Namun, ketika telapak tangan dan pukulan bertabrakan, North Point mengeluarkan lolongan yang mengerikan. Bukan hanya lengan Lin Yun yang baik-baik saja, tetapi telapak tangan North Point juga berlumuran darah. Bahkan, lukanya sampai memperlihatkan tulang. Semua ini disebabkan oleh aura pedang Lin Yun.
“Hanya itu yang kau punya?” Lin Yun mencibir dan melancarkan serangan lain.
Suara mendesing!
Pukulan Lin Yun bagaikan mesin penggiling daging yang menghantam lengan North Point. Di bawah tatapan semua orang, lengan North Point patah.
Wajah North Point pucat pasi dan dia segera mundur. Ketika dia kembali berdiri, dia menatap Lin Yun dengan ketakutan di matanya.
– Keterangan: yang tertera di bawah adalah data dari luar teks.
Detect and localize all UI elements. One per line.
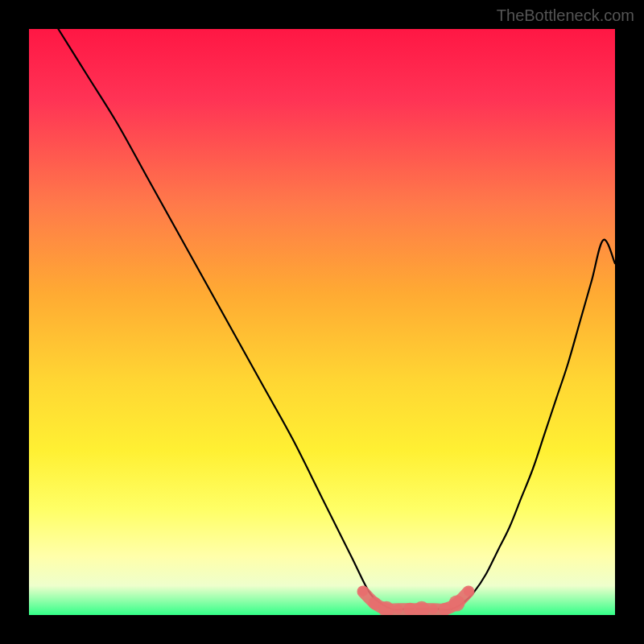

Bahkan para penonton lain di lelang itu pun terdiam.
Tak seorang pun bisa membayangkan bahwa North Point, seseorang di Alam Bela Diri Quasi-Mendalam, akan benar-benar menderita kerugian sebesar itu di tangan Lin Yun. Dia hanya menggunakan satu pukulan untuk mengalahkan North Point.
“Teknik kultivasi apa yang kau pelajari…?” North Point menatap Lin Yun dengan ekspresi kesakitan yang tergambar jelas di wajahnya.
Sambil mendengus, Lin Yun menjawab, “Itu bukan urusanmu. Apa kau masih perlu aku meninggalkan 10.000 butir Xiantian sekarang?”
“T-tidak. Tidak perlu begitu. Saya minta maaf atas kekasaran saya tadi,” jawab North Point.
Lin Yun bertanya, “Kalau begitu, bolehkah aku membawa Kuda Berdarah Naga bersamaku?”
North Point menjawab, “Tuan Lin, Anda bisa pergi kapan pun Anda mau.”
North Point ketakutan mendengar pukulan Lin Yun yang melumpuhkan lengannya. Bagaimana mungkin dia berani bersikap sombong setelah itu?